Here is a report simulating the whole human body

https://pubmed.ncbi.nlm.nih.gov/27347791/
Finite element modeling for predicting the contact pressure between a foam mattress and the human body in a supine position

Well, given that we can now do full DNA sequences on many species including primates, and use the results regularly in Bio research, 20 years seems like a reasonable checkpoint. Covid really put the pedal to the metal on many research areas. IMO.

Check out 'Nutrient Metabolism Structures, Functions, and Genes' by Martin Kohlmeier. It is about 820 pages of what gene sets do what steps in the known nutrient processing cascades.

There is also a companion book on nutrigenetics for medical practitioners - i.e., applying the pathology of aberrant alleles to everyday medicine. Celiac Disease is an example, so is the reason why Vibrio bacteria commonly found in raw oysters are harmless to thousands of people, and make a very few people very ill every year. Has to do with serum Fe levels. And one allele.

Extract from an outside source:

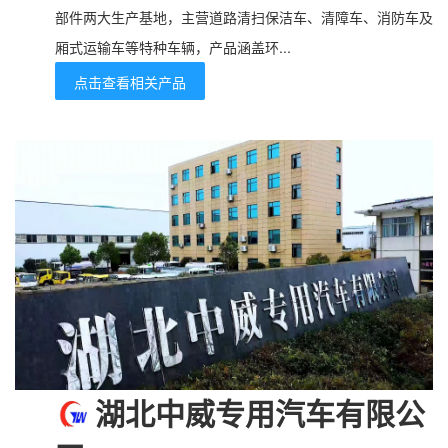
部件两大生产基地，主营道路清扫保洁车、清障车、消防车及
厢式运输车等特种车辆，产品涵盖环...
点击查看相关产品
湖北中威专用汽车有限公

THanks, the book looks interesting.

For what it's worth, OP, I don't think you're being vague at all.

The simulation method that you're thinking about is called molecular dynamics. This is a heavily used technique in computational biochemistry that pretty much involves solving Newton's equations (with various modifications) for a system of particles and their associated potentials. If your system is large enough and you run your simulation for a long enough time, you can derive mechanical and thermodynamic properties from the data you generate.

I have simulated the interaction between a Coronavirus spike protein and ACE2. I did it using my laptop, software called GROMACS and some freely available structure files. I don't think anybody has simulated a complete virus yet, but I wouldn't say that that this is unfeasible with the technology we have.

The question is: how big can you go? Quite big, actually... but perhaps not big enough for most of what you're asking for. I recall from last year that the record for the number of atoms simulated was around a hundred million. The problem with molecular dynamics isn't so much how many atoms you can simulate, but how long you can simulate for: you're thinking about problems in nanoseconds here. I've heard of a group simulating a protein for just over a millisecond, which is very long in molecular dynamics terms.

So, you mentioned you want to simulate at the level of quantum mechanics. This is possible: there are a number of attempts at doing molecular dynamics at an ab-initio level. One that comes to mind is Car-Parinello molecular dynamics, but I think that this method isn't as theoretically watertight as most people would like.

There is an enormous amount of money and brainpower being pumped into this kind of computational research. There's a literal billionaire investor-turned-scientist working on this exact thing (D. E. Shaw). I'm not sure what the next twenty years will hold, but I'm hopeful it'll be cool nevertheless.

Yes I was thinking in those kind of methods, thanks for those details, that is what I wanted to learn about.

Making a computer x10 faster doesn't help much at all for many problems.
It really depends on how the problems scale; for problems that scale exponentially (which includes many interesting problems in computational chemistry) a linear scaling of your computer resources will barely help at all; adding just one more atom might increase the resources needed by many orders of magnitude.

This is the why people are interested in quantum computers; since they work in very different way we hope that we will be able to use them to simulate problems that would be completely intractable on a classical computer irrespective of how big it is,
Many of the most important problems are indeed in biomedicine.

I didn't know that problem of scaling, thank you so much!